Document understanding data:
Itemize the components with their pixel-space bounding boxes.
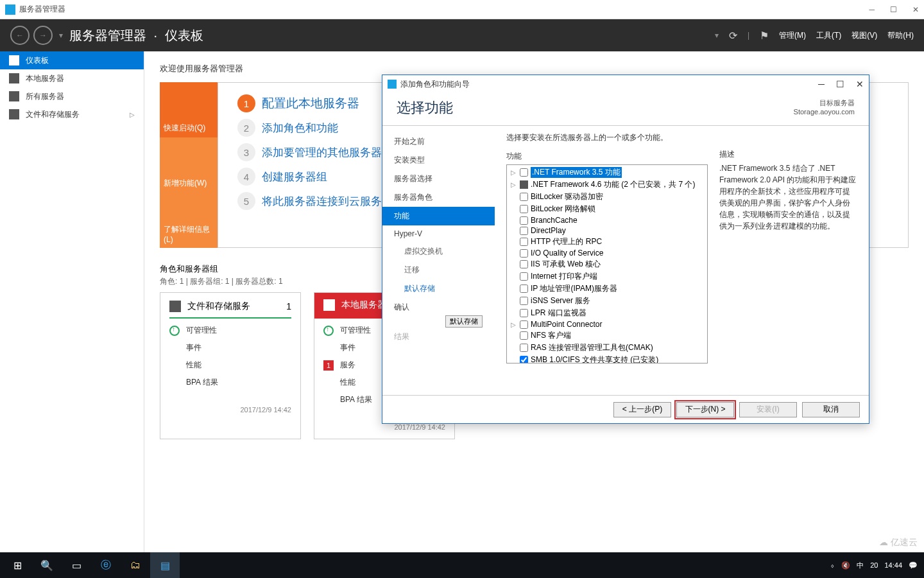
feature-checkbox[interactable]: [520, 216, 528, 225]
menu-help[interactable]: 帮助(H): [887, 30, 914, 41]
window-titlebar: 服务器管理器 ─ ☐ ✕: [0, 0, 924, 19]
explorer-icon[interactable]: 🗂: [121, 552, 150, 578]
step-virtual-switch[interactable]: 虚拟交换机: [382, 242, 495, 261]
maximize-button[interactable]: ☐: [890, 5, 897, 14]
flag-icon[interactable]: ⚑: [760, 30, 769, 42]
feature-row[interactable]: DirectPlay: [508, 225, 706, 236]
default-store-button[interactable]: 默认存储: [445, 315, 483, 328]
tree-expand-icon[interactable]: ▷: [509, 169, 517, 176]
feature-row[interactable]: ▷.NET Framework 4.6 功能 (2 个已安装，共 7 个): [508, 179, 706, 191]
destination-server: 目标服务器 Storage.aoyou.com: [794, 98, 855, 118]
features-listbox[interactable]: ▷.NET Framework 3.5 功能▷.NET Framework 4.…: [506, 164, 708, 363]
servers-icon: [9, 91, 19, 101]
feature-row[interactable]: BitLocker 网络解锁: [508, 203, 706, 215]
step-2[interactable]: 添加角色和功能: [262, 121, 338, 136]
prev-button[interactable]: < 上一步(P): [613, 402, 671, 417]
feature-row[interactable]: Internet 打印客户端: [508, 270, 706, 283]
feature-row[interactable]: BranchCache: [508, 215, 706, 225]
step-install-type[interactable]: 安装类型: [382, 151, 495, 170]
feature-checkbox[interactable]: [520, 168, 528, 177]
step-1[interactable]: 配置此本地服务器: [262, 95, 359, 112]
nav-forward-button[interactable]: →: [33, 26, 53, 45]
menu-view[interactable]: 视图(V): [851, 30, 877, 41]
feature-checkbox[interactable]: [520, 297, 528, 305]
feature-row[interactable]: RAS 连接管理器管理工具包(CMAK): [508, 342, 706, 354]
breadcrumb-leaf[interactable]: 仪表板: [165, 28, 203, 42]
feature-row[interactable]: IIS 可承载 Web 核心: [508, 258, 706, 270]
feature-label: I/O Quality of Service: [531, 249, 603, 258]
feature-checkbox[interactable]: [520, 205, 528, 213]
feature-row[interactable]: BitLocker 驱动器加密: [508, 191, 706, 203]
nav-local-server[interactable]: 本地服务器: [0, 69, 144, 87]
tray-notifications-icon[interactable]: 💬: [909, 561, 918, 570]
feature-checkbox[interactable]: [520, 356, 528, 363]
taskview-button[interactable]: ▭: [62, 552, 91, 578]
wizard-close-button[interactable]: ✕: [856, 79, 864, 89]
search-button[interactable]: 🔍: [32, 552, 62, 578]
ie-icon[interactable]: ⓔ: [91, 552, 121, 578]
tile-whatsnew[interactable]: 新增功能(W): [160, 137, 218, 193]
step-before-begin[interactable]: 开始之前: [382, 132, 495, 151]
feature-checkbox[interactable]: [520, 260, 528, 268]
step-migration[interactable]: 迁移: [382, 261, 495, 279]
minimize-button[interactable]: ─: [869, 5, 875, 14]
step-default-store[interactable]: 默认存储: [382, 279, 495, 298]
server-manager-task[interactable]: ▤: [150, 552, 180, 578]
alert-badge: 1: [323, 360, 334, 371]
step-server-roles[interactable]: 服务器角色: [382, 188, 495, 207]
feature-row[interactable]: ▷.NET Framework 3.5 功能: [508, 166, 706, 179]
tray-sound-icon[interactable]: 🔇: [841, 561, 850, 570]
nav-all-servers[interactable]: 所有服务器: [0, 87, 144, 105]
tray-time[interactable]: 14:44: [884, 561, 902, 569]
card-file-storage[interactable]: 文件和存储服务1 可管理性 事件 性能 BPA 结果 2017/12/9 14:…: [160, 292, 301, 439]
menu-manage[interactable]: 管理(M): [779, 30, 806, 41]
step-5[interactable]: 将此服务器连接到云服务: [262, 194, 382, 209]
step-hyperv[interactable]: Hyper-V: [382, 225, 495, 242]
tree-expand-icon[interactable]: ▷: [509, 321, 517, 328]
nav-file-storage[interactable]: 文件和存储服务▷: [0, 105, 144, 123]
feature-row[interactable]: SMB 1.0/CIFS 文件共享支持 (已安装): [508, 354, 706, 363]
tray-ime[interactable]: 中: [857, 561, 864, 570]
feature-checkbox[interactable]: [520, 238, 528, 246]
menu-tools[interactable]: 工具(T): [816, 30, 841, 41]
close-button[interactable]: ✕: [912, 5, 919, 14]
step-4[interactable]: 创建服务器组: [262, 170, 327, 184]
nav-back-button[interactable]: ←: [10, 26, 30, 45]
feature-checkbox[interactable]: [520, 320, 528, 329]
step-3[interactable]: 添加要管理的其他服务器: [262, 145, 382, 160]
step-features[interactable]: 功能: [382, 207, 495, 225]
feature-row[interactable]: iSNS Server 服务: [508, 295, 706, 307]
feature-row[interactable]: IP 地址管理(IPAM)服务器: [508, 283, 706, 295]
feature-label: MultiPoint Connector: [531, 320, 602, 329]
nav-dashboard[interactable]: 仪表板: [0, 51, 144, 69]
feature-checkbox[interactable]: [520, 180, 528, 189]
feature-checkbox[interactable]: [520, 272, 528, 281]
feature-label: Internet 打印客户端: [531, 271, 597, 282]
tile-quickstart[interactable]: 快速启动(Q): [160, 82, 218, 137]
feature-checkbox[interactable]: [520, 249, 528, 258]
feature-row[interactable]: NFS 客户端: [508, 329, 706, 342]
feature-row[interactable]: ▷MultiPoint Connector: [508, 319, 706, 329]
feature-checkbox[interactable]: [520, 344, 528, 352]
breadcrumb-root[interactable]: 服务器管理器: [69, 28, 146, 42]
wizard-maximize-button[interactable]: ☐: [836, 79, 844, 89]
next-button[interactable]: 下一步(N) >: [676, 402, 734, 417]
tile-learnmore[interactable]: 了解详细信息(L): [160, 193, 218, 248]
feature-row[interactable]: LPR 端口监视器: [508, 307, 706, 319]
feature-checkbox[interactable]: [520, 227, 528, 235]
feature-checkbox[interactable]: [520, 309, 528, 317]
start-button[interactable]: ⊞: [3, 552, 32, 578]
step-confirm[interactable]: 确认: [382, 298, 495, 317]
wizard-minimize-button[interactable]: ─: [818, 79, 825, 89]
feature-row[interactable]: HTTP 代理上的 RPC: [508, 236, 706, 248]
feature-checkbox[interactable]: [520, 193, 528, 201]
step-server-selection[interactable]: 服务器选择: [382, 170, 495, 188]
cancel-button[interactable]: 取消: [802, 402, 860, 417]
refresh-icon[interactable]: ⟳: [729, 30, 737, 42]
tree-expand-icon[interactable]: ▷: [509, 181, 517, 188]
feature-checkbox[interactable]: [520, 331, 528, 340]
feature-checkbox[interactable]: [520, 285, 528, 293]
tray-network-icon[interactable]: ⬨: [830, 561, 835, 569]
app-icon: [388, 80, 397, 89]
feature-row[interactable]: I/O Quality of Service: [508, 248, 706, 258]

### [Task]
In the records above, find each line that mentions the string "servers", then copy it.

### [The completed task]
servers-icon: [9, 91, 19, 101]
nav-all-servers[interactable]: 所有服务器: [0, 87, 144, 105]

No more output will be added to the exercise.